With the Senate vote in, the 18th Amendment — seeking to strip the presidency of its powers and restore them to Parliament as envisaged in the 1973 Constitution — cleared Parliament on Thursday and now awaits the signature of President Asif Ali Zardari.
Though the differences over renaming the North West Frontier Province (NWFP) as Khyber-Pukhtoonkhwa had raised apprehensions about the passage of the 18th Amendment in the Senate, it was smooth sailing for the Bill when it was put to vote. All 90 members present in the House voted for the motion.
Earlier, members of the Pakistan Muslim League (Nawaz) and (Quaid-e-Azam) had proposed amendments to the clause relating to rechristening the NWFP, particularly given the apprehensions voiced by the non-Pashtos of Hazara. The debate had spilled onto the streets with protests taking a violent turn earlier this week in Abbottabad in the Hazara region, killing seven persons and leaving over 50 people injured.

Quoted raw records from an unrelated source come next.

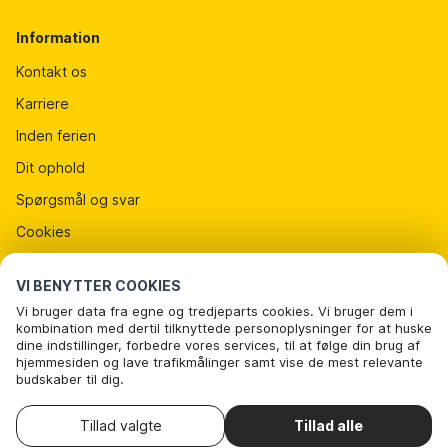
Information
Kontakt os
Karriere
Inden ferien
Dit ophold
Spørgsmål og svar
Cookies
Persondatapolitik
VI BENYTTER COOKIES
Lejebetingelser
Vi bruger data fra egne og tredjeparts cookies. Vi bruger dem i
Presse
kombination med dertil tilknyttede personoplysninger for at huske
dine indstillinger, forbedre vores services, til at følge din brug af
DanCenter A/S - Nattergalevej 6 - 2400 København NV -
hjemmesiden og lave trafikmålinger samt vise de mest relevante
Danmark
budskaber til dig.
Nedenfor kan du vælge at sige ok til alle cookies eller selv vælge,
Tel
: +45 70 13 00 00
CVR
: 67324013
hvilke af vores valgfrie cookies du vil acceptere.
Tillad valgte
Tillad alle
. Du kan
Læs mere om vores cookie- og privatlivspolitik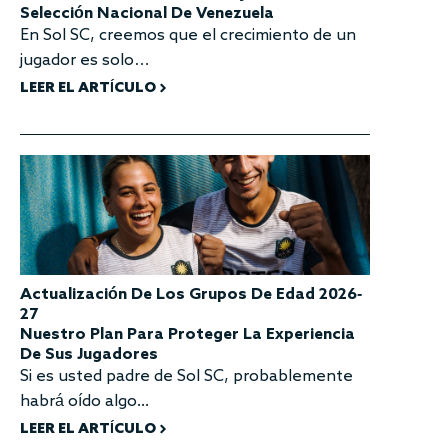
Selección Nacional De Venezuela
En Sol SC, creemos que el crecimiento de un
jugador es solo…
LEER EL ARTÍCULO
Actualización De Los Grupos De Edad 2026-
27
Nuestro Plan Para Proteger La Experiencia
De Sus Jugadores
Si es usted padre de Sol SC, probablemente
habrá oído algo...
LEER EL ARTÍCULO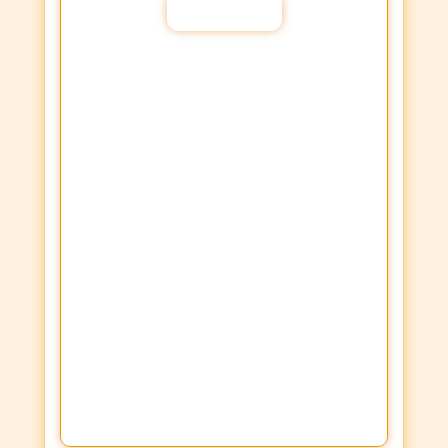
Participar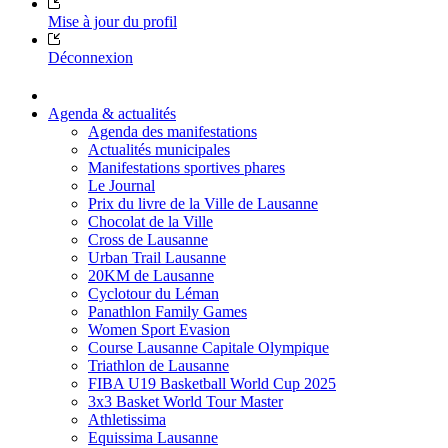
Mise à jour du profil
Déconnexion
Agenda & actualités
Agenda des manifestations
Actualités municipales
Manifestations sportives phares
Le Journal
Prix du livre de la Ville de Lausanne
Chocolat de la Ville
Cross de Lausanne
Urban Trail Lausanne
20KM de Lausanne
Cyclotour du Léman
Panathlon Family Games
Women Sport Evasion
Course Lausanne Capitale Olympique
Triathlon de Lausanne
FIBA U19 Basketball World Cup 2025
3x3 Basket World Tour Master
Athletissima
Equissima Lausanne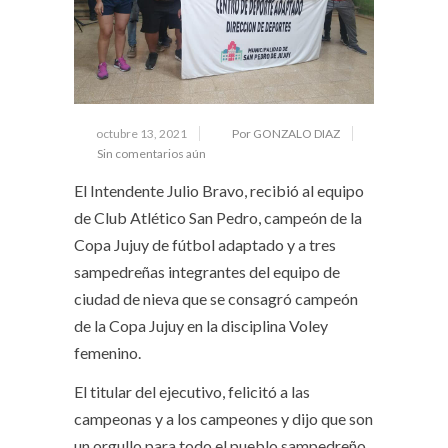
octubre 13, 2021
Por GONZALO DIAZ
Sin comentarios aún
El Intendente Julio Bravo, recibió al equipo
de Club Atlético San Pedro, campeón de la
Copa Jujuy de fútbol adaptado y a tres
sampedreñas integrantes del equipo de
ciudad de nieva que se consagró campeón
de la Copa Jujuy en la disciplina Voley
femenino.
El titular del ejecutivo, felicitó a las
campeonas y a los campeones y dijo que son
un orgullo para todo el pueblo sampedreño.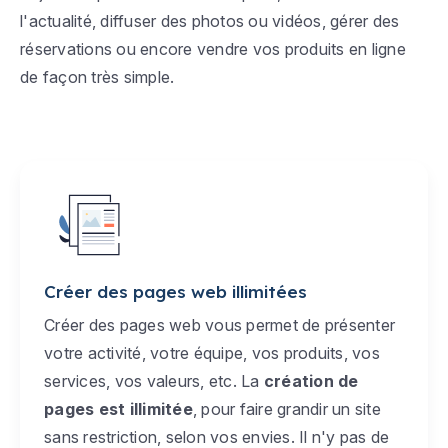
l'actualité, diffuser des photos ou vidéos, gérer des
réservations ou encore vendre vos produits en ligne
de façon très simple.
Créer des pages web illimitées
Créer des pages web vous permet de présenter
votre activité, votre équipe, vos produits, vos
services, vos valeurs, etc. La
création de
pages est illimitée
, pour faire grandir un site
sans restriction, selon vos envies. Il n'y pas de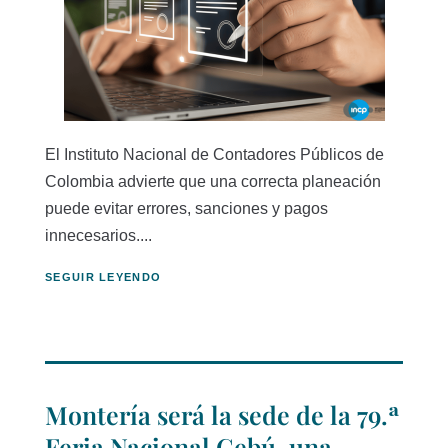
El Instituto Nacional de Contadores Públicos de
Colombia advierte que una correcta planeación
puede evitar errores, sanciones y pagos
innecesarios....
SEGUIR LEYENDO
Montería será la sede de la 79.ª
Feria Nacional Cebú, una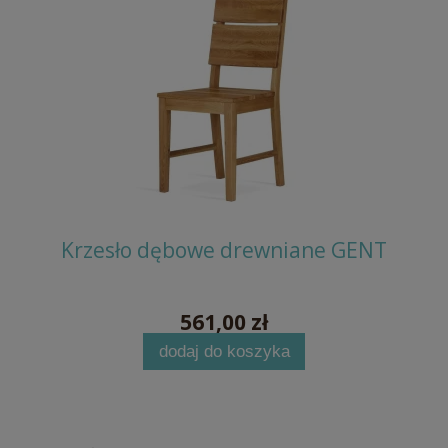
e
Krzesło dębowe drewniane GENT
561,00 zł
dodaj do koszyka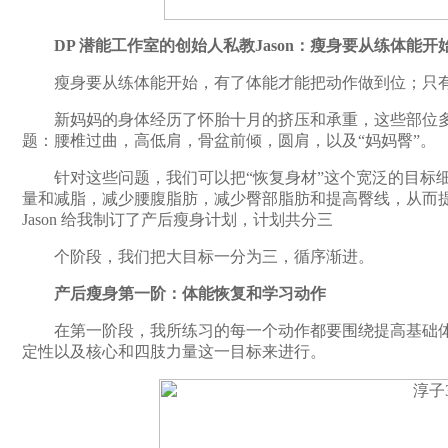
DP 潜能工作室的创始人私教Jason：瘦身要从练体能开
瘦身要从练体能开始，有了体能才能把动作做到位；只有
新妈妈的身体经历了怀胎十月的挤压和承重，这些部位多
题：腰椎过曲，高低肩，骨盆前倾，圆肩，以及“妈妈臀”。
针对这些问题，我们可以把“恢复身材”这个宽泛的目标细
量和减脂，减少腰腹脂肪，减少臀部脂肪和提高臀线，从而
Jason 给我制订了产后瘦身计划，计划共分三
个阶段，我们把大目标一分为三，循序渐进。
产后瘦身第一阶：体能恢复和学习动作
在第一阶段，我所练习的每一个动作都要围绕提高基础体
定性以及核心和四肢力量这一目标来进行。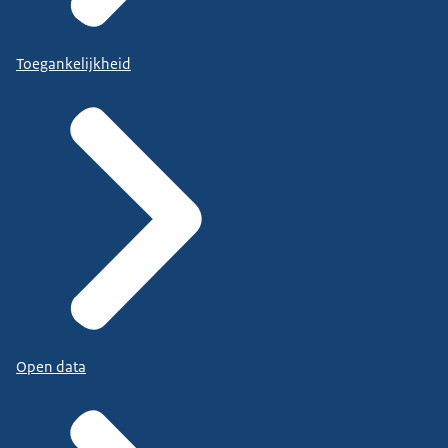
Toegankelijkheid
Open data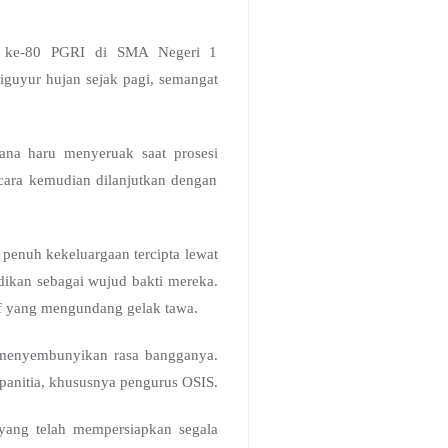
UT ke-80 PGRI di SMA Negeri 1
guyur hujan sejak pagi, semangat
ana haru menyeruak saat prosesi
ra kemudian dilanjutkan dengan
penuh kekeluargaan tercipta lewat
ikan sebagai wujud bakti mereka.
if yang mengundang gelak tawa.
menyembunyikan rasa bangganya.
 panitia, khususnya pengurus OSIS.
yang telah mempersiapkan segala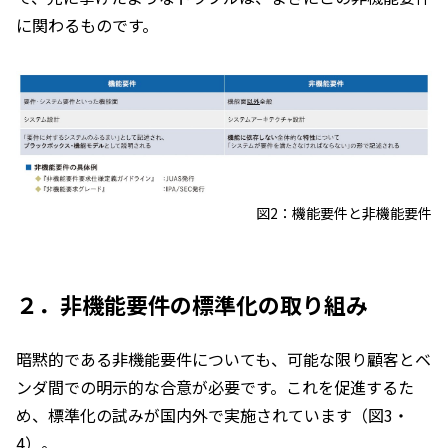
に関わるものです。
図2：機能要件と非機能要件
２．非機能要件の標準化の取り組み
暗黙的である非機能要件についても、可能な限り顧客とベ
ンダ間での明示的な合意が必要です。これを促進するた
め、標準化の試みが国内外で実施されています（図3・
4）。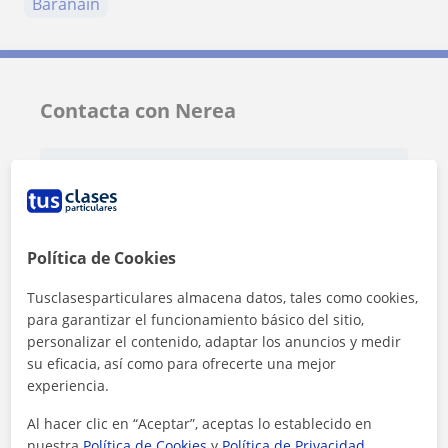
Barañain
Contacta con Nerea
Tarifa
10
€/h
Política de Cookies
Tusclasesparticulares almacena datos, tales como cookies,
para garantizar el funcionamiento básico del sitio,
personalizar el contenido, adaptar los anuncios y medir
su eficacia, así como para ofrecerte una mejor
experiencia.
Al hacer clic en “Aceptar”, aceptas lo establecido en
nuestra
Política de Cookies
y
Política de Privacidad
.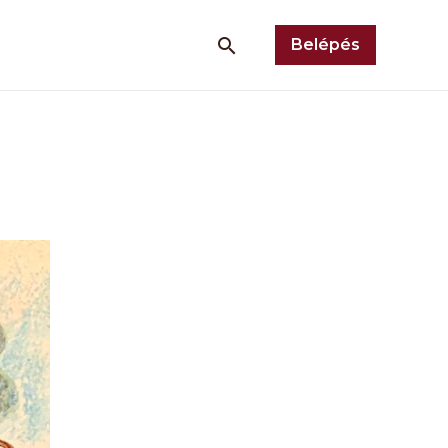
Belépés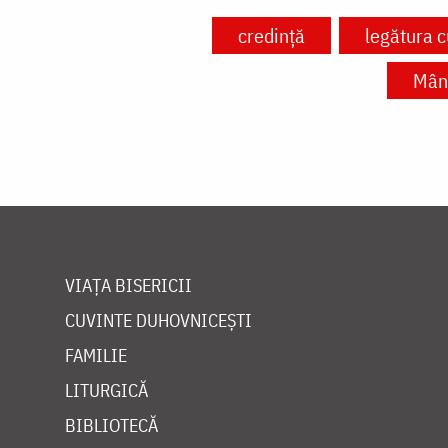
credință
legătura 
Mânt
VIAȚA BISERICII
CUVINTE DUHOVNICEȘTI
FAMILIE
LITURGICĂ
BIBLIOTECĂ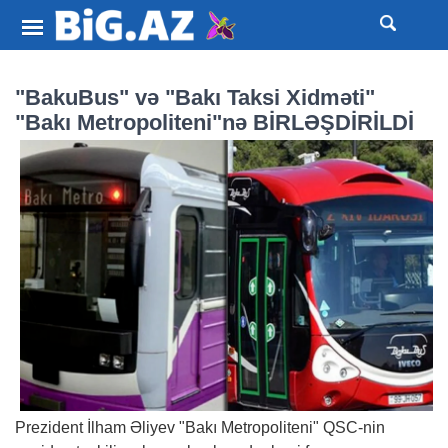
"BakuBus" və "Bakı Taksi Xidməti"
"Bakı Metropoliteni"nə BİRLƏŞDİRİLDİ
Prezident İlham Əliyev "Bakı Metropoliteni" QSC-nin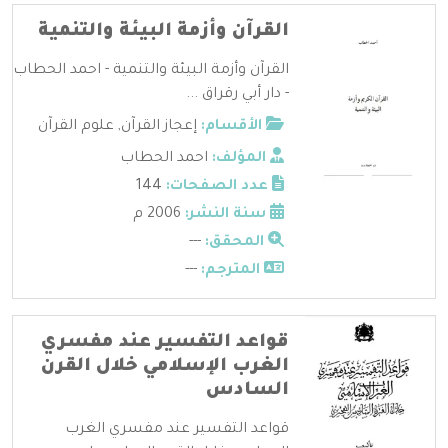
القرآن وأزمة البيئة والتنمية
القرآن وأزمة البيئة والتنمية - احمد الحطاب
- دار أبي رقراق ...
الأقسام:
إعجاز القرآن
,
علوم القرآن
المؤلف:
احمد الحطاب
عدد الصفحات:
144
سنة النشر:
2006 م
المحقق:
---
المترجم:
---
قواعد التفسير عند مفسري
الغرب الإسلامي خلال القرن
السادس
قواعد التفسير عند مفسري الغرب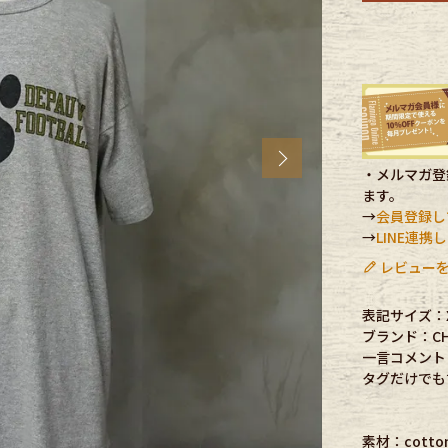
CK
す
Next
・メルマガ登録
ます。
→
会員登録し
→
LINE連
レビューを
表記サイズ：
ブランド：CH
探す
一言コメント
タグだけでも
ms
素材：cotton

Soon after the passage of the Bill — which also provides for greater provincial autonomy besides transparency in appointments — Prime Minister Yusuf Raza Gilani said: “It is time to deliver. Let us ensure that the dividends of the 18th Amendment reach the masses.”
Describing the passage of the Bill as a victory for democracy, the Prime Minister said Parliament would no longer be a “rubber stamp.” “Now we need to ensure optimum distribution of resources and the provinces will have to do more.”